Apple (Malus x domestica)

If the balcony is large enough, you can have apple trees that give a great show of flowers in the spring and promise a delicious harvest in the autumn. With the right varieties, (see below) you can be sure that the trees won’t outgrow the space over the years.

Slender growing apple trees are suitable for the balcony, so-called ballerina or columnar trees. They grow up to a maximum height of 2 metres and do not spread appreciably.

Buy the appropriate container at the same time as you buy the new tree. Tubs with a minimum volume of 25 litres are ideal. Make sure that terracotta pots are frost-resistant. Before planting, add a few centimetres of gravel or lightweight aggregate to the bottom of the pot for drainage. Mix a peat-free, special potting soil into the container to give the tree a good start. The best time to plant is in the spring or autumn.

Tip: Do not plant the fruit tree deeper than the pot in which you bought it. The grafting point, which can be seen by the thickening in the trunk section, must be above the soil.

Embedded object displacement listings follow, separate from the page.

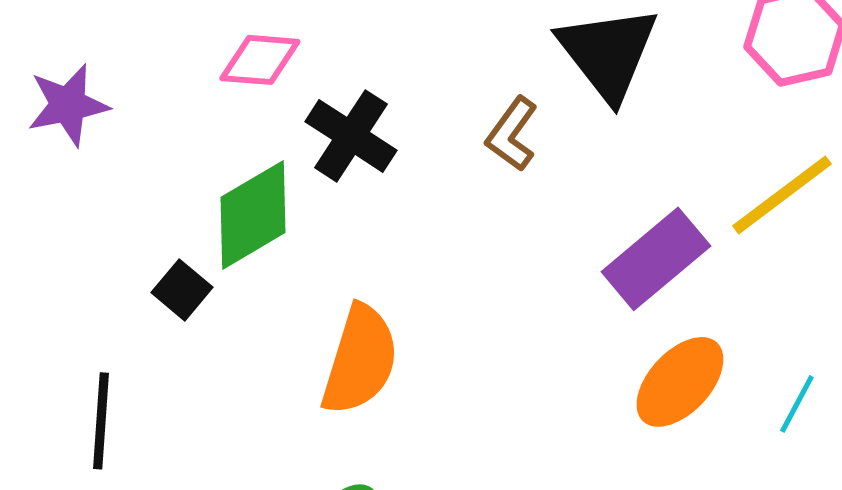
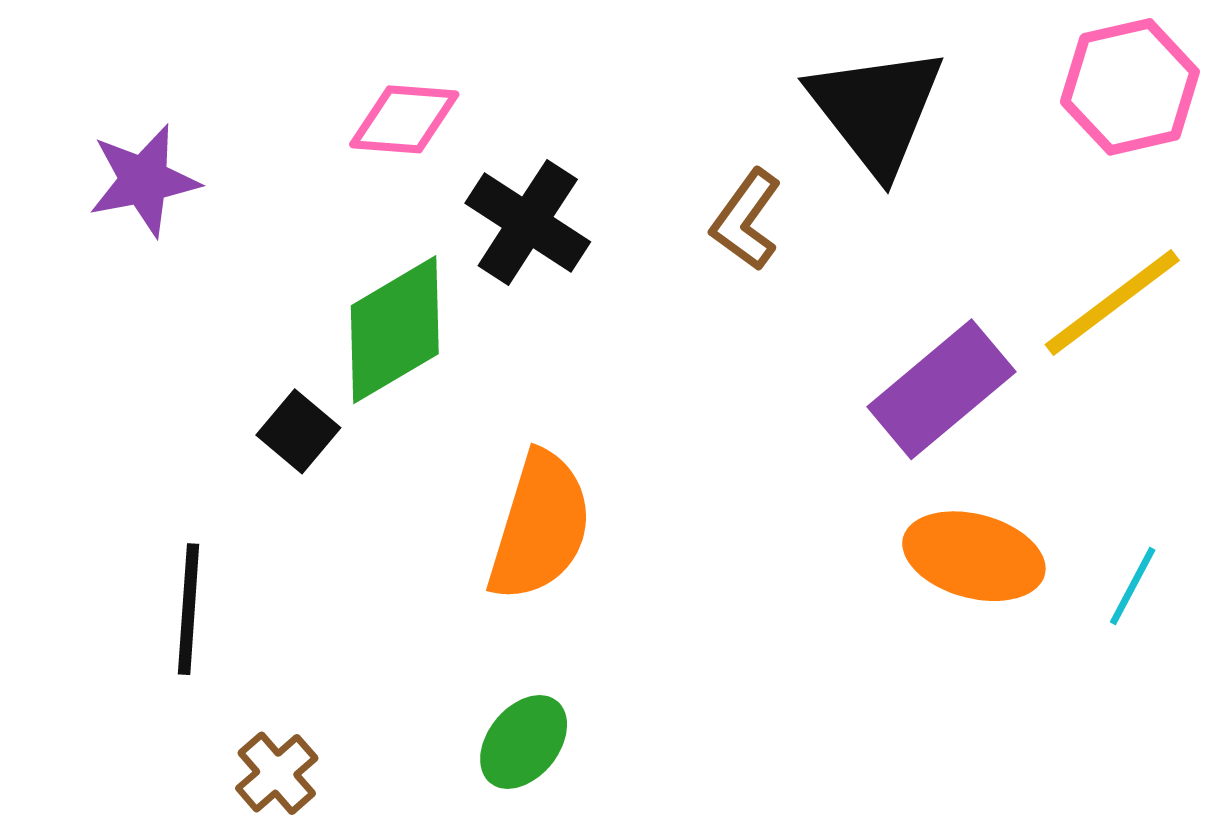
orange ellipse: (680, 382) -> (974, 556), turned 62

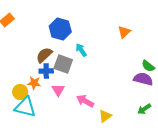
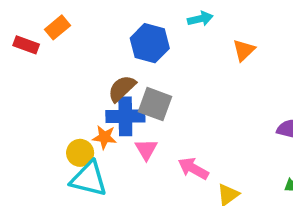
orange triangle: (124, 32) -> (244, 50), moved
cyan arrow: (81, 50) -> (200, 19), moved, turned 112
blue cross: (46, 71) -> (125, 116), size x1.5

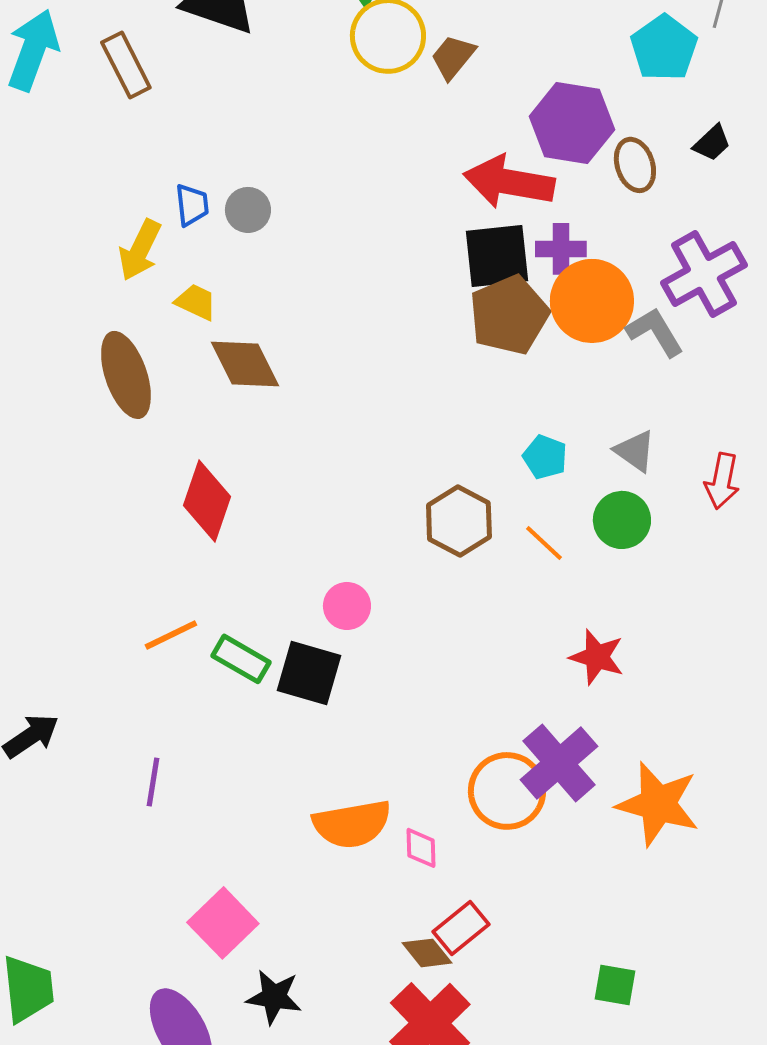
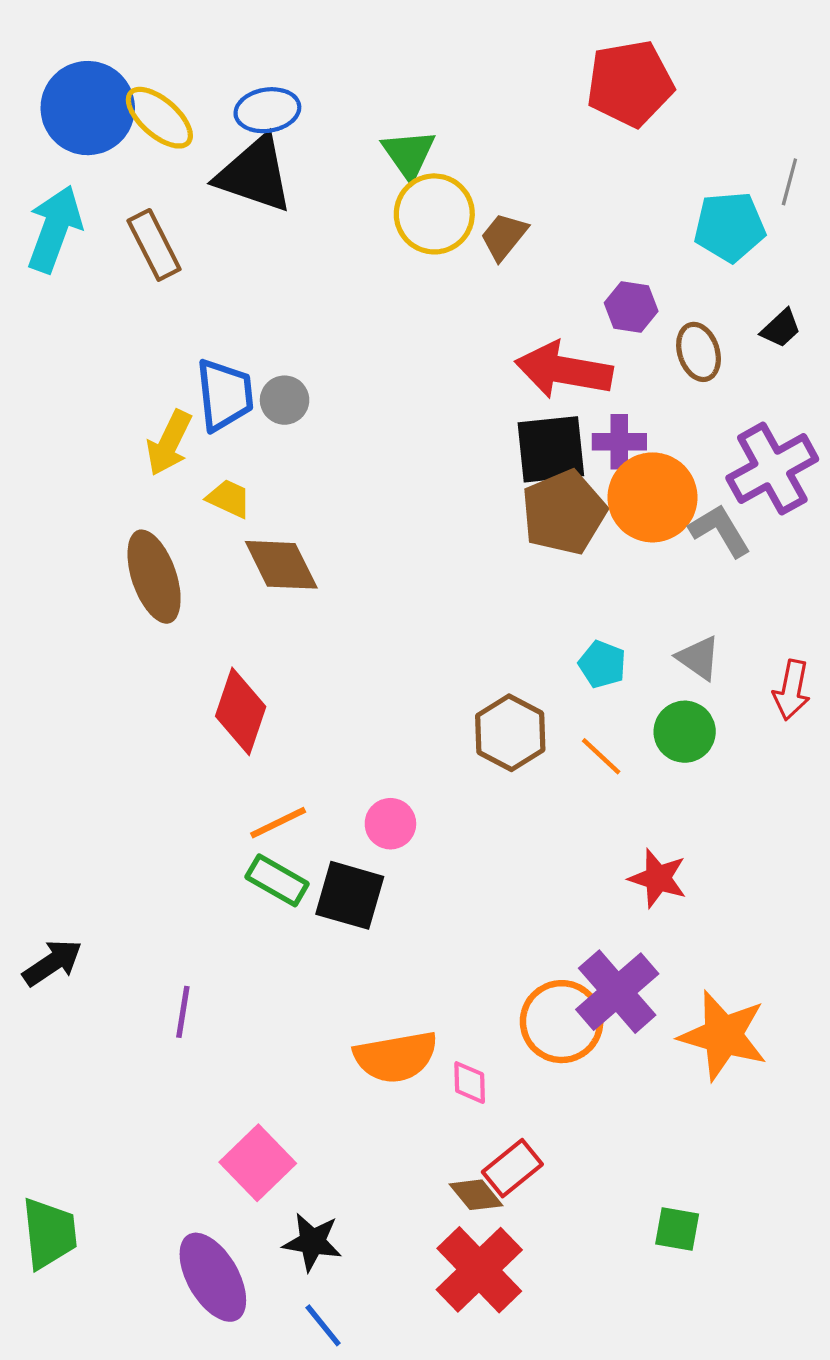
cyan pentagon: (664, 48) -> (730, 227), turned 30
purple hexagon: (572, 123) -> (631, 307), size x0.6
blue trapezoid: (192, 205) -> (225, 395), size x1.6
orange line: (171, 635) -> (278, 823), moved

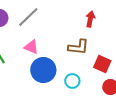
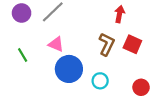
brown L-shape: (78, 47) -> (107, 44), turned -70
red square: (102, 64) -> (132, 44), moved

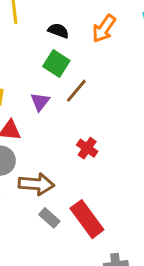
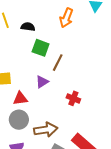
black semicircle: (58, 31) -> (28, 27), moved
purple triangle: (40, 102) -> (42, 82), moved, turned 32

In addition to a large pot with sufficient space for the roots, a compatible pollinator is important. Plan to have at least two trees or choose a self-pollinating variety. Find the right partner in our pollinating table.

Recommended varieties

Slender ballerina and columnar trees for tubs on a balcony or terrace. Varieties such as Arbat, Campanilo Quattro, Campanilo Primo, Red River, Rhapsodie, Rondo and Sonate have weak, compact growth yet deliver delicious fruit. The same applies to the more frequently found varieties Bolero, Flamenco, Holtsteiner Cox, Garden Fountain, Golden Gate, Greencats, Indian Summer, Maypole, Polka, Pompink (= Ginover) and Pomforyou (= Lancelot), Starcats, Suncats, Redcats and Waltz.

In addition to the columnar trees, there are also the small-growing, broader-spreading dwarf trees specifically for pots. Tried and tested varieties are, for example, Cactus, Karneval, Merkur, MiniCox, Sirius, Spurkoop, Supercompact, Rheinischer Bohnapfel and Rote Sternrenette.

Location & Care

Fruit trees love sunny to semi-shady sites. They have normal water requirements so avoid waterlogging. Don’t forget to water on frost-free days in winter. Fertilise once in the spring with Organic Multipurpose Plant Food, in autumn with a potassium-based fertiliser, in order to improve hardiness.

Be careful when pruning small fruit trees. Pruning is best done just before it starts to bud in February/March or in August. The central axis is not pruned in the first six to eight years. Prune downward-growing side shoots back to three “buds”, i.e. three buds remain. Columnar trees in tubs need a stake for support. Depending on the variety, you can harvest delicious apples as early as July.